Um amigo italiano lamentou-se que não conseguiu reconhecer a pequena cidade no Paraná, quando voltou lá após vinte anos. A cidade chamava-se Londrina. Inútil tentar explicar-lhe que temos muito pouco a preservar. Nem me atrevi a contar-lhe que a Rua Henrique Schaumman, em São Paulo (que ele conheceu num mês de trabalho, ano passado), era uma rua que ligava o nada a lugar nenhum, quando eu morava em São Paulo. E que a vi crescer e desenvolver-se comercialmente com a habitual pressa paulista. E que depois de muito conhaque, chope e fritas, a vi entrar em decadência (e quase a minha, também), até virar uma pequena, mas importante ligação entre bairros. Como tantas outras ruas que fizeram parte de algum período do meu humilde, mas divertido exercício de sobrevivência naquela cidade.
A realidade é que as cidades italianas não mudam, ou mudam pouco. Os centros históricos são protegidos pelas leis de conservação do patrimônio histórico e não podem ser modificados. As casas são reformadas por dentro, mas a fachada e até as telhas devem ser preservadas.
A cidade é usada como referência da história pessoal de cada um. As casas onde habitaram os avós, os pais e onde habitarão os filhos, são as mesmas e, provavelmente, sobreviverão à história de outras gerações que, espera-se, virão. Às vezes com trezentos, quinhentos anos de construção.
Observando bem, é possível reconhecer as diversas invasões e colonizações das cidades italianas. O estilo de cada prédio revela a época de construção e as eventuais misturas de estilo informam sobre os restauros efetuados, assim como as datas aproximadas e as utilidades de tais modificações.
Piacenza, a cidade onde moramos, era um acampamento romano, fundado em 31 de Maio de 218 a.C., usado como a primeira base militar para a expansão do Império Romano rumo ao norte, contra os longobardos. Construída às margens do Rio Po, era protegida por altos muros. Suas ruas foram detalhadamente planejadas para facilitar a movimentação de tropas em momentos de necessidade. Pena que tenham sido projetadas para a passagem de bigas e carroças. As ruas do centro são muito estreitas.
Foi, também, a cidade de onde partiu a primeira cruzada e o local onde se enterravam os corpos dos escravos romanos. Toda a sua história está impressa na sua arquitetura e toda a sua arquitetura reflete o resíduo cultural desses mais de dois mil anos.
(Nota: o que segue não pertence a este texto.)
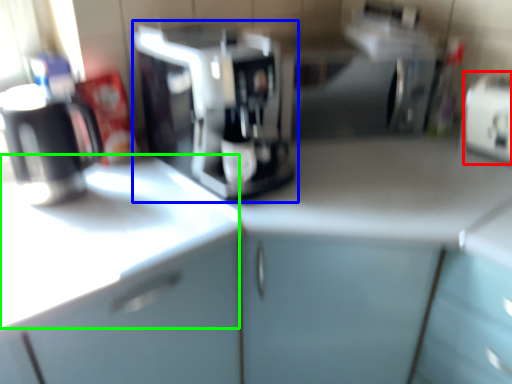 Question: Estimate the real-world distances between objects in this image. Which object is farther from appliance (highlighted by a red box), coffee maker (highlighted by a blue box) or counter top (highlighted by a green box)?

Choices:
 (A) coffee maker
 (B) counter top

Answer: (B) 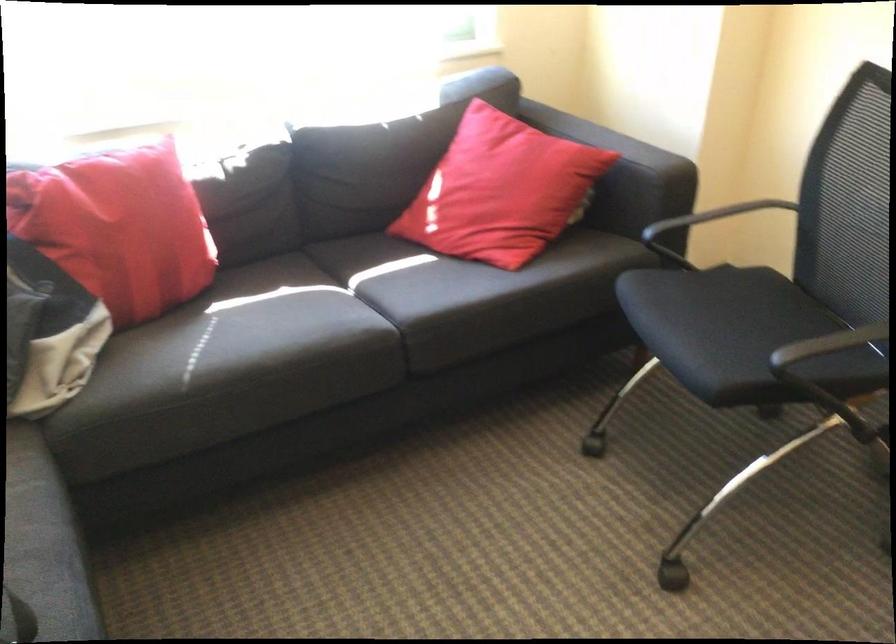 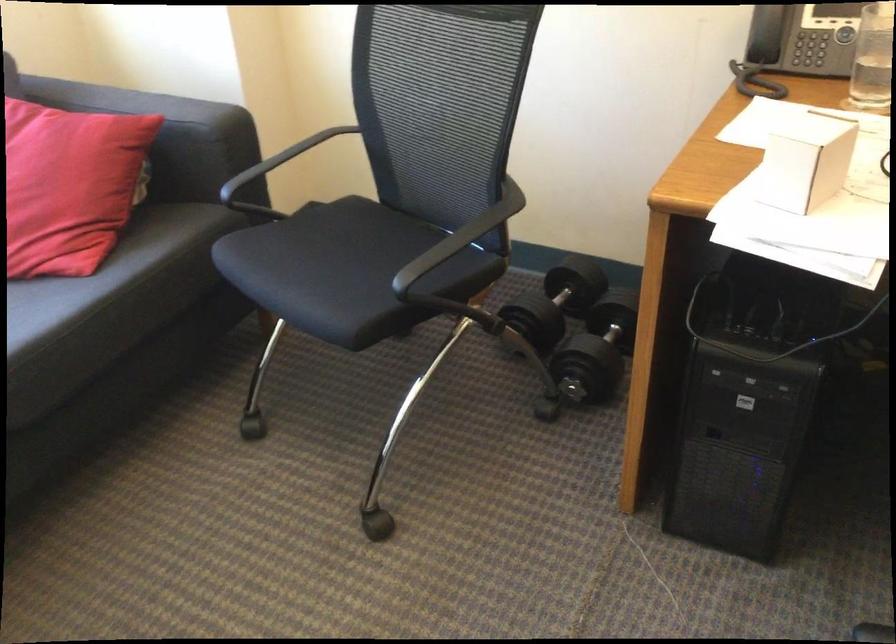 Question: How did the camera likely rotate?

Choices:
 (A) Left
 (B) Right
 (C) Up
 (D) Down

Answer: (B) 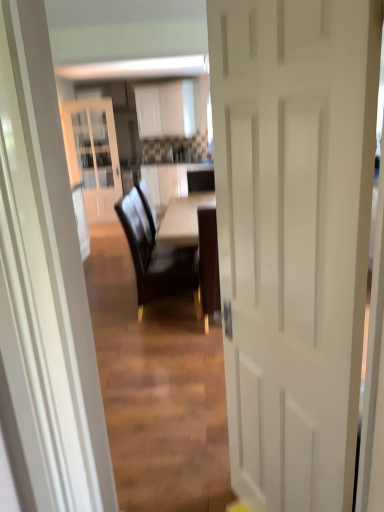 Question: Is white matte door at center bigger than dark brown leather chair at center?

Choices:
 (A) no
 (B) yes

Answer: (A)

Question: Can you confirm if white matte door at center is positioned to the left of dark brown leather chair at center?

Choices:
 (A) no
 (B) yes

Answer: (A)

Question: Would you say dark brown leather chair at center is part of white matte door at center's contents?

Choices:
 (A) yes
 (B) no

Answer: (B)

Question: From the image's perspective, would you say white matte door at center is positioned over dark brown leather chair at center?

Choices:
 (A) yes
 (B) no

Answer: (B)

Question: Is white matte door at center taller than dark brown leather chair at center?

Choices:
 (A) no
 (B) yes

Answer: (B)

Question: Is the position of white matte door at center more distant than that of dark brown leather chair at center?

Choices:
 (A) no
 (B) yes

Answer: (A)

Question: Is white matte door at center completely or partially inside dark brown leather chair at center?

Choices:
 (A) no
 (B) yes

Answer: (A)

Question: Considering the relative positions of dark brown leather chair at center and white matte door at center in the image provided, is dark brown leather chair at center to the right of white matte door at center from the viewer's perspective?

Choices:
 (A) no
 (B) yes

Answer: (A)

Question: Is dark brown leather chair at center not within white matte door at center?

Choices:
 (A) yes
 (B) no

Answer: (A)

Question: Considering the relative sizes of dark brown leather chair at center and white matte door at center in the image provided, is dark brown leather chair at center wider than white matte door at center?

Choices:
 (A) no
 (B) yes

Answer: (B)

Question: Would you consider dark brown leather chair at center to be distant from white matte door at center?

Choices:
 (A) no
 (B) yes

Answer: (B)

Question: From the image's perspective, is dark brown leather chair at center on top of white matte door at center?

Choices:
 (A) yes
 (B) no

Answer: (A)

Question: In terms of width, does dark brown leather chair at center look wider or thinner when compared to white matte door at center?

Choices:
 (A) wide
 (B) thin

Answer: (A) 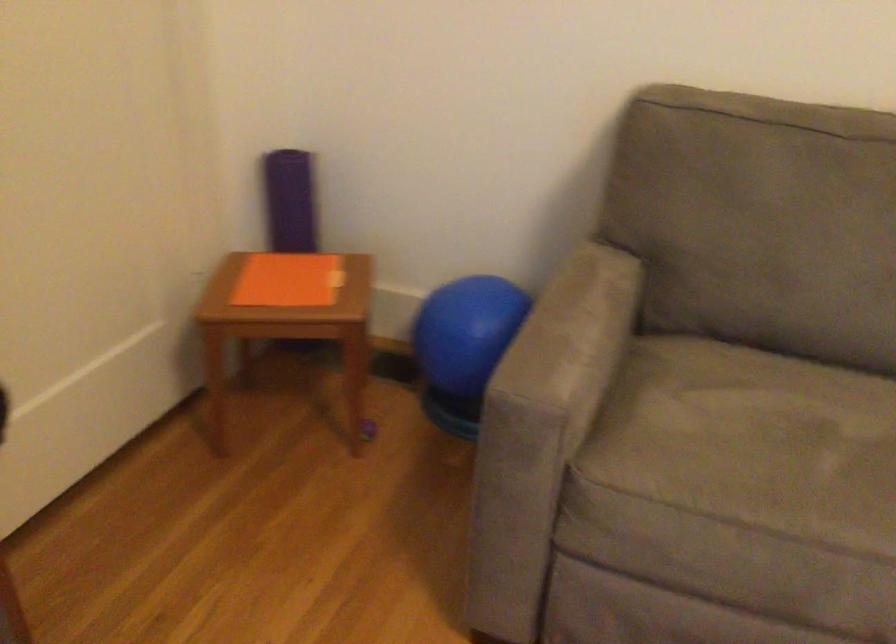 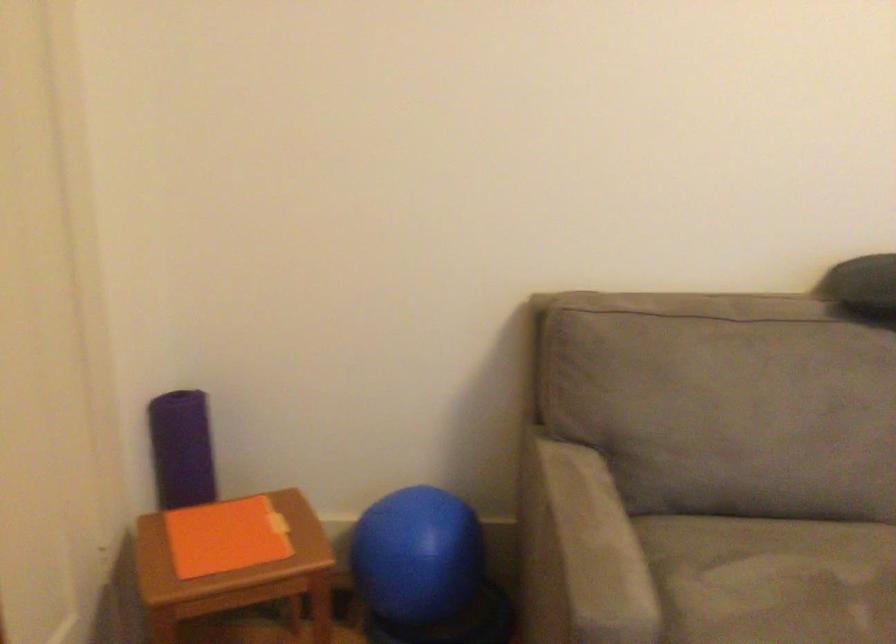 Where in the second image is the point corresponding to point (459, 334) from the first image?

(417, 554) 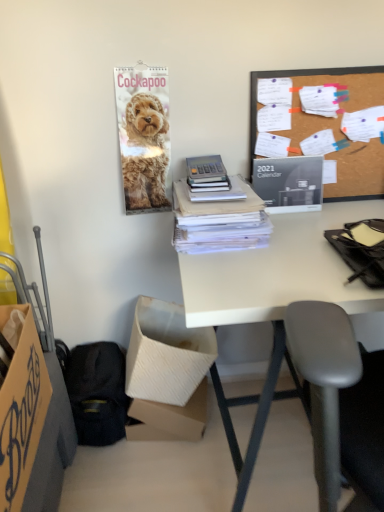 The height and width of the screenshot is (512, 384). I want to click on free point in front of white paper at center, so click(249, 272). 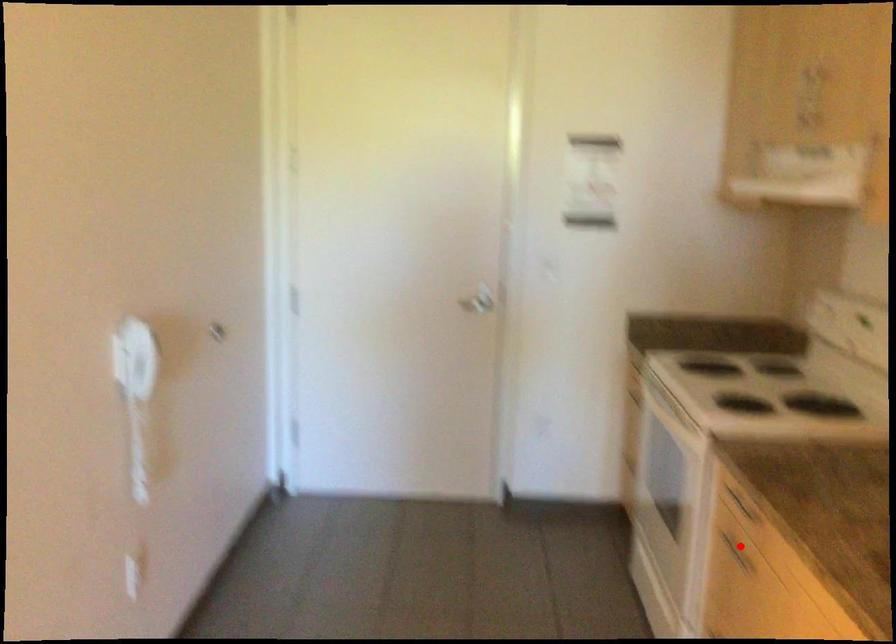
A arquitetura de uma casa reflete, também, o modus vivendi dos seus habitantes. E aqui surge uma curiosidade: somente a partir de 2000, uma lei obriga aos proprietários de casas acima de determinada metragem, à construção de um segundo banheiro. Encontram-se pouquíssimas casas de um, dois ou três quartos com mais de um banheiro. Muitos tentaram convencer-me que o custo de construção de um banheiro é muito alto, ou que o aquecimento de muitos cômodos torna-se complicado no inverno, além de oneroso. Realmente não consigo entender como um povo que passa tanto tempo em torno da mesa, possa dar tão pouca importância ao banheiro.
Assim como o merlo que mudou de cor, (pássaro que no Brasil chama-se graúna ou pássaro-preto) vamos nos adaptando e aprendendo a não usar o banheiro da casa dos outros. Salvo emergências.
**Allan Robert P. J., carioca de nascimento, tem 51 anos, viveu em Embu (SP) por quase duas décadas e lá se casou com Eloá, em 1987. Mudou para Salvador (BA) onde estudou Economia e o casal teve duas filhas. De lá, foram para a Itália, onde vivem atualmente. Allan é micro empresário do ramo automotivo, e Eloá trabalha no ramo de alimentação. Ambos têm raízes (amigos e parentes) na ‘ponte’ Embu-Assis-SP. Allan é irmão dos advogados Bruce P. J. e Dawidson P. J., radicados em Embu. Dawidson já foi do primeiro escalão da Assessoria Jurídica da Prefeitura de Embu no governo Geraldo Puccini Junior (1993-96), e ambos já participaram da diretoria da subsecção da OAB de Embu”.